The Bureau of Labor Statistics reported this week that the hiring rate had declined to just 3.3%, its lowest level since October 2013, when the U.S. economy was just beginning to emerge from the Great Recession.
Last week, the Conference Board’s closely watched consumer confidence survey fell by the largest amount since August 2021, driven largely by concerns about the labor market. Less than 1 in 3 respondents now say jobs are “plentiful,” while nearly 1 in 5 say they are “hard to get.”
In a statement accompanying the release, Dana M. Peterson, chief economist at the Conference Board, said that although the labor market remains “quite healthy,” workers are encountering fewer hours, slower payroll increases and fewer job openings.
Guy Berger, director of economic research at the Burning Glass Institute, a labor research and consultancy group, said that a few months ago finding a new job was “tough.”

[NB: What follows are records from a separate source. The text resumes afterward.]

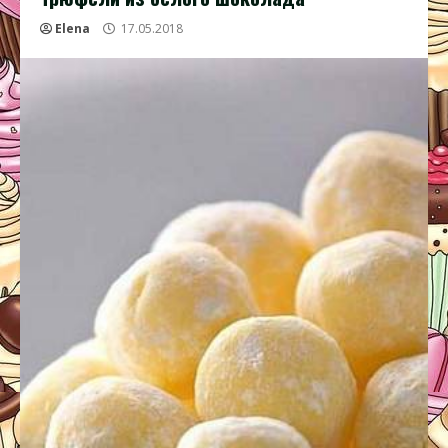
Elena
17.05.2018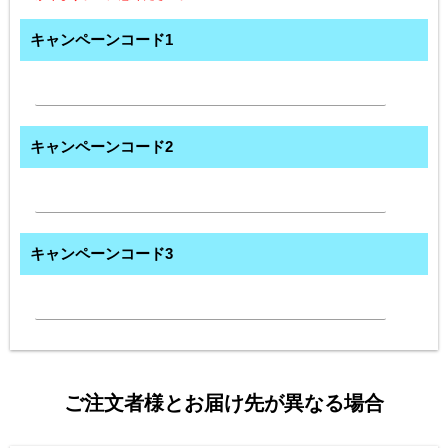
キャンペーンコード1
キャンペーンコード2
キャンペーンコード3
ご注文者様とお届け先が異なる場合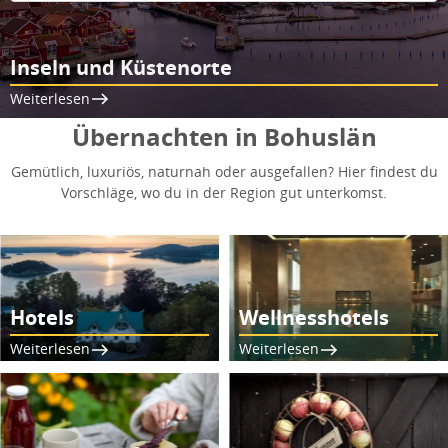
Inseln und Küstenorte
Weiterlesen
Übernachten in Bohuslän
Gemütlich, luxuriös, naturnah oder ausgefallen? Hier findest du
Vorschläge, wo du in der Region gut unterkomst.
Hotels
Wellnesshotels
Weiterlesen
Weiterlesen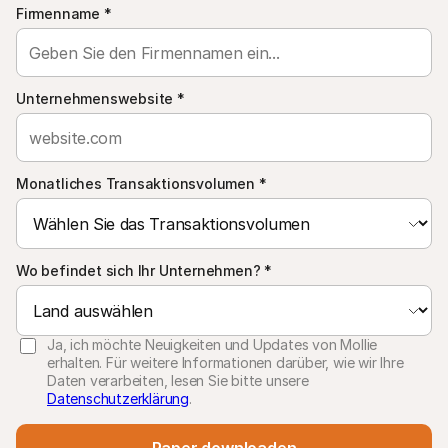
Firmenname
*
Unternehmenswebsite
*
Monatliches Transaktionsvolumen
*
Wo befindet sich Ihr Unternehmen?
*
Ja, ich möchte Neuigkeiten und Updates von Mollie
erhalten. Für weitere Informationen darüber, wie wir Ihre
Daten verarbeiten, lesen Sie bitte unsere
Datenschutzerklärung
.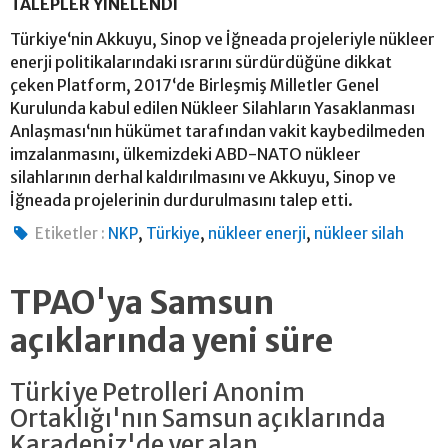
TALEPLER YİNELENDİ
Türkiye‘nin Akkuyu, Sinop ve İğneada projeleriyle nükleer
enerji politikalarındaki ısrarını sürdürdüğüne dikkat
çeken Platform, 2017‘de Birleşmiş Milletler Genel
Kurulunda kabul edilen Nükleer Silahların Yasaklanması
Anlaşması‘nın hükümet tarafından vakit kaybedilmeden
imzalanmasını, ülkemizdeki ABD-NATO nükleer
silahlarının derhal kaldırılmasını ve Akkuyu, Sinop ve
İğneada projelerinin durdurulmasını talep etti.
,
,
,
Etiketler :
NKP
Türkiye
nükleer enerji
nükleer silah
TPAO'ya Samsun
açıklarında yeni süre
Türkiye Petrolleri Anonim
Ortaklığı'nın Samsun açıklarında
Karadeniz'de yer alan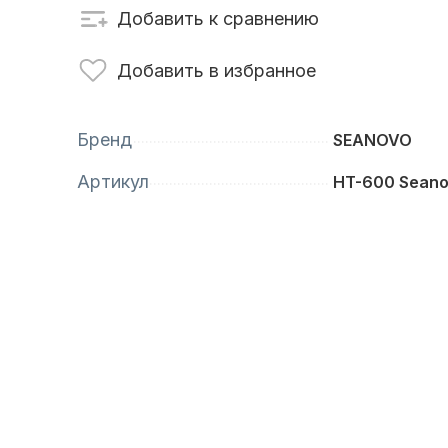
Добавить к сравнению
сти для ПЛМ
Винты
Добавить в избранное
Бренд
SEANOVO
Артикул
HT-600 Sean
анционное
Аксессуары для
вление
лодок и катеров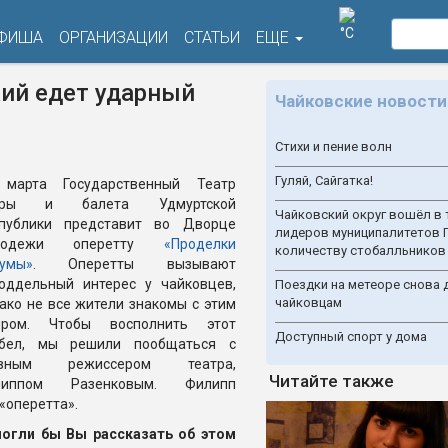
°C
ФИША
ОРГАНИЗАЦИИ
СТАТЬИ
ЕЩЕ
кий едет ударный
Чайковские новости
Стихи и пение волн
Гуляй, Сайгатка!
 марта Государственный Театр
еры и балета Удмуртской
Чайковский округ вошёл в 
публики представит во Дворце
лидеров муниципалитетов 
лодежи оперетту
«Проделки
количеству стобалльников
умы»
. Оперетты вызывают
оддельный интерес у чайковцев,
Поездки на метеоре снова 
чайковцам
ако не все жители знакомы с этим
нром. Чтобы восполнить этот
Доступный спорт у дома
обел, мы решили пообщаться с
авным режиссером театра,
Читайте также
липпом Разенковым. Филипп
«оперетта».
могли бы Вы рассказать об этом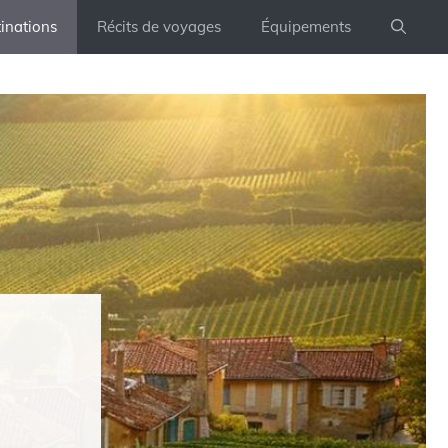
inations
Récits de voyages
Équipements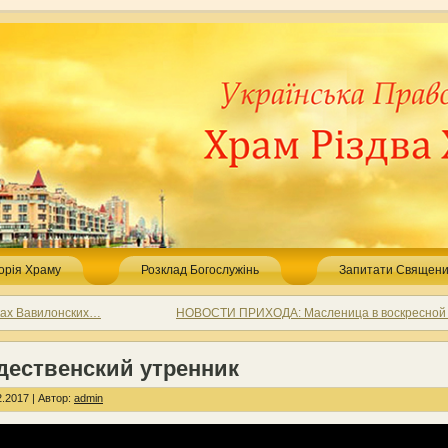
торія Храму
Розклад Богослужінь
Запитати Священи
ках Вавилонских…
НОВОСТИ ПРИХОДА: Масленица в воскресной
дественский утренник
.2017 | Автор:
admin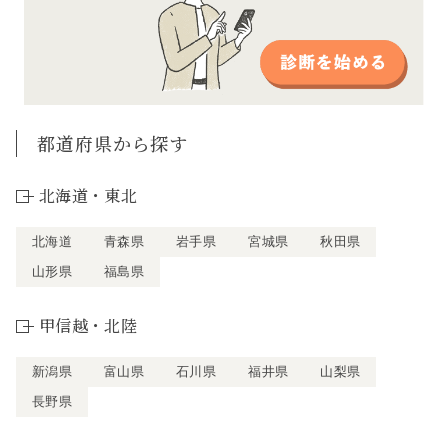
都道府県から探す
北海道・東北
北海道
青森県
岩手県
宮城県
秋田県
山形県
福島県
甲信越・北陸
新潟県
富山県
石川県
福井県
山梨県
長野県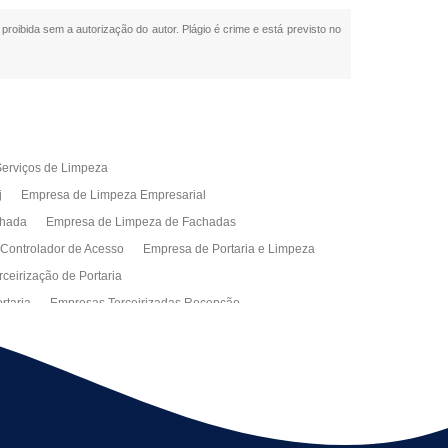
 proibida sem a autorização do autor. Plágio é crime e está previsto no
erviços de Limpeza
j
Empresa de Limpeza Empresarial
chada
Empresa de Limpeza de Fachadas
 Controlador de Acesso
Empresa de Portaria e Limpeza
ceirização de Portaria
rtaria
Empresas Terceirizadas Recepção
ra Empresa
Limpeza Empresarial Terceirizada
ceirizada
Serviço de Limpeza
ão de Manutenção Predial
Serviços de Facilities
ção de Manutenção Predial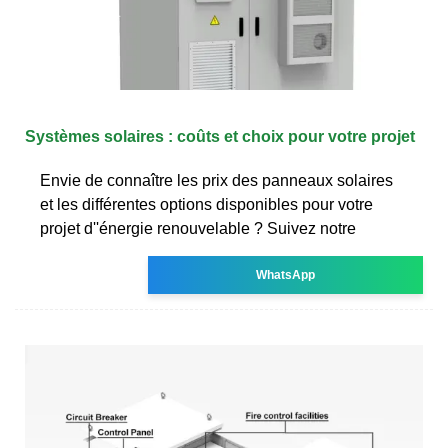
Systèmes solaires : coûts et choix pour votre projet
Envie de connaître les prix des panneaux solaires
et les différentes options disponibles pour votre
projet d''énergie renouvelable ? Suivez notre
WhatsApp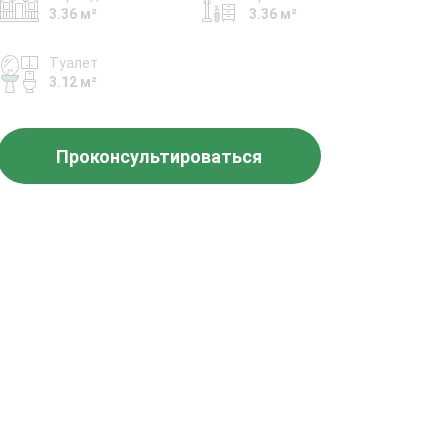
3.36 м²
3.36 м²
Туалет
3.12 м²
Проконсультироваться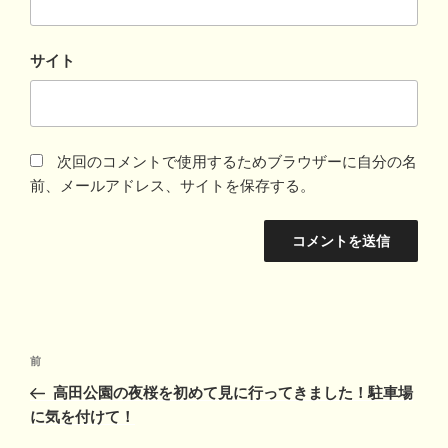
サイト
次回のコメントで使用するためブラウザーに自分の名
前、メールアドレス、サイトを保存する。
投
前
前
稿
の
高田公園の夜桜を初めて見に行ってきました！駐車場
ナ
投
に気を付けて！
ビ
稿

These days, Berger said in advance of Friday’s report, he would downgrade that to “really tough.” Firms are simply figuring out how to do more with fewer employees, something further reflected in rising productivity growth.

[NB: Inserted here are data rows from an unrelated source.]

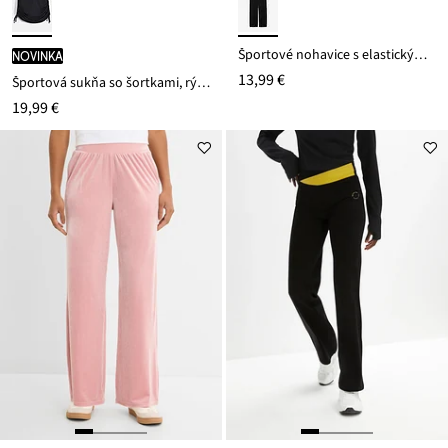
Športové nohavice s elastickým pásom
novinka
13,99 €
Športová sukňa so šortkami, rýchloschnúca
19,99 €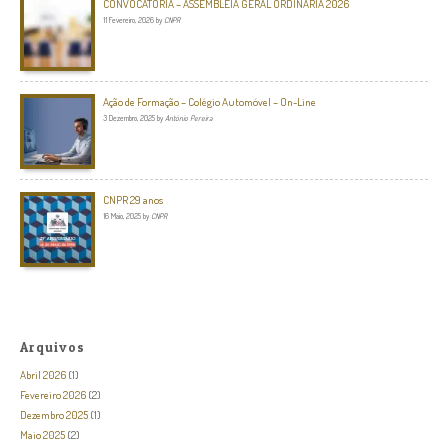
CONVOCATÓRIA – ASSEMBLEIA GERAL ORDINÁRIA 2026
11 Fevereiro, 2026
by
CNPR
Ação de Formação – Colégio Automóvel – On-Line
3 Dezembro, 2025
by
António Pereira
CNPR 29 anos
16 Maio, 2025
by
CNPR
Arquivos
Abril 2026
(1)
Fevereiro 2026
(2)
Dezembro 2025
(1)
Maio 2025
(2)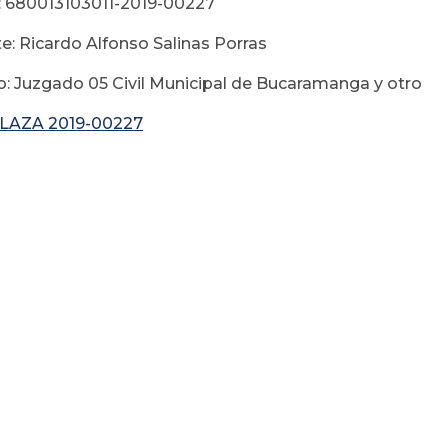
: 680013103011-2019-00227
e: Ricardo Alfonso Salinas Porras
: Juzgado 05 Civil Municipal de Bucaramanga y otro
LAZA 2019-00227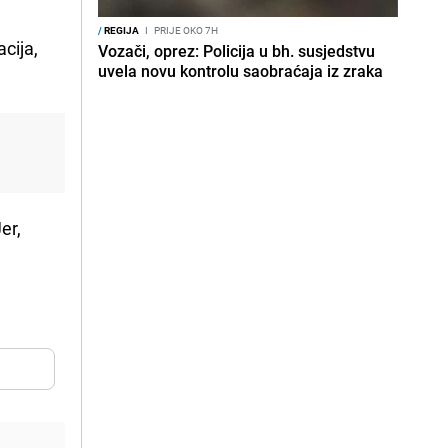
/
REGIJA
I
PRIJE OKO 7H
acija,
Vozači, oprez: Policija u bh. susjedstvu
uvela novu kontrolu saobraćaja iz zraka
er,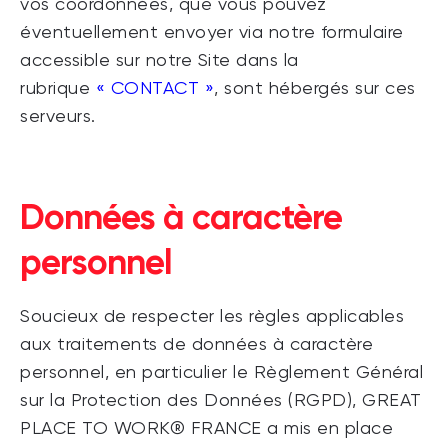
vos coordonnées, que vous pouvez
éventuellement envoyer via notre formulaire
accessible sur notre Site dans la
rubrique
« CONTACT »
, sont hébergés sur ces
serveurs.
Données à caractère
personnel
Soucieux de respecter les règles applicables
aux traitements de données à caractère
personnel, en particulier le Règlement Général
sur la Protection des Données (RGPD), GREAT
PLACE TO WORK® FRANCE a mis en place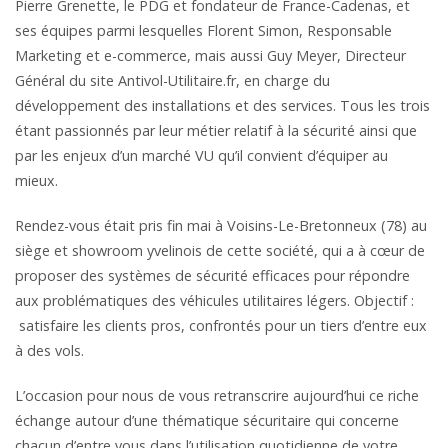
Pierre Grenette, le PDG et fondateur de France-Cadenas, et
ses équipes parmi lesquelles Florent Simon, Responsable
Marketing et e-commerce, mais aussi Guy Meyer, Directeur
Général du site Antivol-Utilitaire.fr, en charge du
développement des installations et des services. Tous les trois
étant passionnés par leur métier relatif à la sécurité ainsi que
par les enjeux d’un marché VU qu’il convient d’équiper au
mieux.
Rendez-vous était pris fin mai à Voisins-Le-Bretonneux (78) au
siège et showroom yvelinois de cette société, qui a à cœur de
proposer des systèmes de sécurité efficaces pour répondre
aux problématiques des véhicules utilitaires légers. Objectif :
satisfaire les clients pros, confrontés pour un tiers d’entre eux
à des vols.
L’occasion pour nous de vous retranscrire aujourd’hui ce riche
échange autour d’une thématique sécuritaire qui concerne
chacun d’entre vous dans l’utilisation quotidienne de votre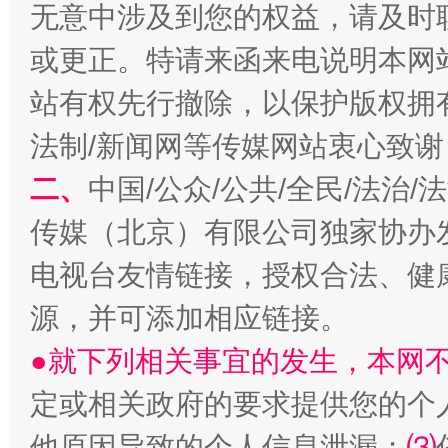
无意中涉及到您的权益，请及时
或更正。特请来函来电说明本网
习近平的博鳌关键词
魏明亮
站有权先行撤除，以保护版权拥有者
法制/新闻网等传媒网站衷心致谢
二、
中国/公众/公共/全民/法治
传媒（北京）有限公司独家协办
电视台友情链接，授权合法、健
源，并可添加相应链接。
生
“刷贴”乱象丛生
●就下列相关事宜的发生，本网
定或相关政府的要求提供您的个
他原因导致的个人信息泄漏；
⑶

“This could be a new thing — a new strategy companies are pursuing,” Berger said. “It definitely seems different.”
In an email following Friday’s report, Berger said a new trend had not yet been established.
“It’s just one month and one report,” he wrote. “I think the gradual underlying trend of deterioration in the labor market is probably still in place. The good news is even if this is true, we now have more breathing room for the Fed to ease and keep the labor market in a relatively decent place.”
And a turnaround in fortunes may not soon come for job searchers either, he said. While Federal Reserve officials have indicated they do not wish to see further signs of labor market deterioration, they are not going to allow it to “come to a boil,” either, especially given that the hiring frenzy of the early part of the pandemic reopening period coincided with a period of surging inflation.
“The chance of us getting to a good time to find a job — it could be a while,” Berger said.
The stress is starting to show up in other data: The share of unemployed workers who have been out of work for more than six months has now climbed seven of the last 10 months and is now at about 23%.
That is about where it was before the onset of the pandemic. But it is an indication that losing a job increasingly means a longer spell on the sidelines.
There remain positive economic indicators: Layoffs and new filings for unemployment remain subdued. And economists say the Federal Reserve’s latest larger-than-expected rate cut — with more cuts likely to come — should help spur activity in sectors of the economy that rely on lending, like housing, manufacturing and autos.
Gas prices are also unusually low, helping support additional consumer spending.
With some luck, the U.S. should be able to avoid recession, Berger said. But the economy could easily tip into a more precarious state.
For job seekers, that precariousness has become full-blown.
“There is now a major disconnect between people looking for jobs and people who have them,” Berger said.